Amitriptyline inhibited ion channels, which are responsible for cardiac repolarization (hERG channels), in the upper micromolar range of therapeutic plasma concentrations. Therefore, amitriptyline may increase the risk for cardiac arrhythmia.
The genotoxic potential of amitriptyline has been investigated in various in vitro and in vivo studies. Although these investigations revealed partially contradictory results, particularly a potential to induce chromosome aberrations cannot be excluded. Long-term carcinogenicity studies have not been performed.

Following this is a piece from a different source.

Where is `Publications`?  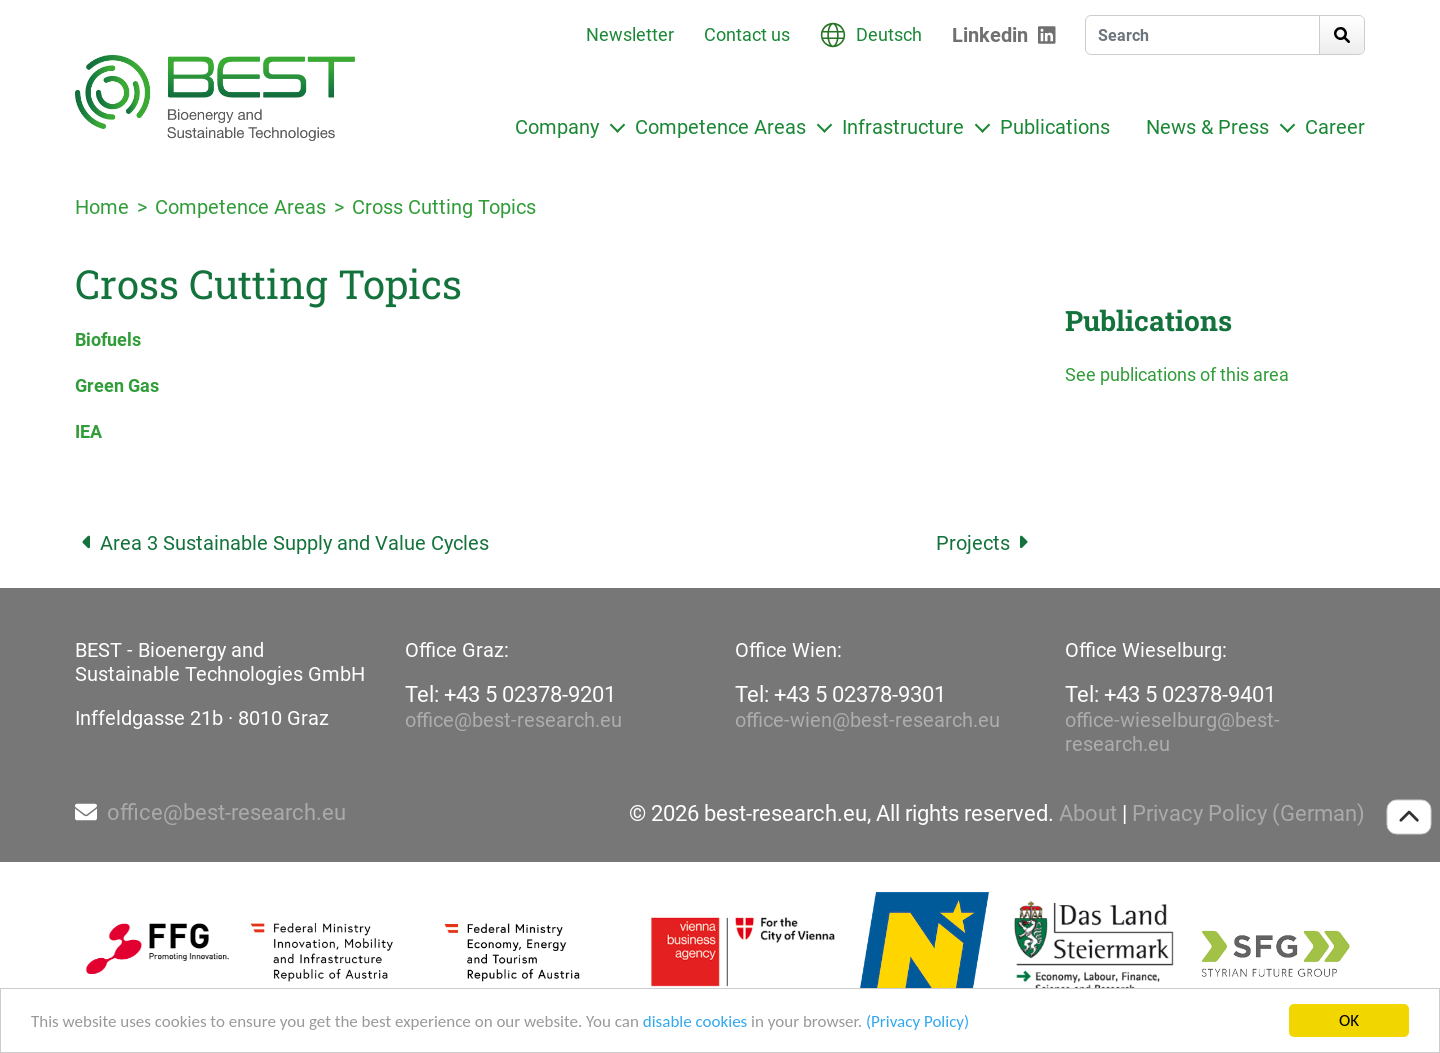 Publications is located at coordinates (1055, 127).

In reproductive studies, teratogenic effects were not observed in mice, rats, or rabbits when amitriptyline was given orally at doses of 2-40 mg/kg/day (up to 13 times the maximum recommended human amitriptyline dose of 150 mg/day or 3 mg/kg/day for a 50-kg patient). However, literature data suggested a risk for malformations and delays in ossification of mice, hamsters, rats and rabbits at 9 33 times the maximum recommended dose. There was a possible association with an effect on fertility in rats, namely a lower pregnancy rate. The reason for the effect on fertility is unknown.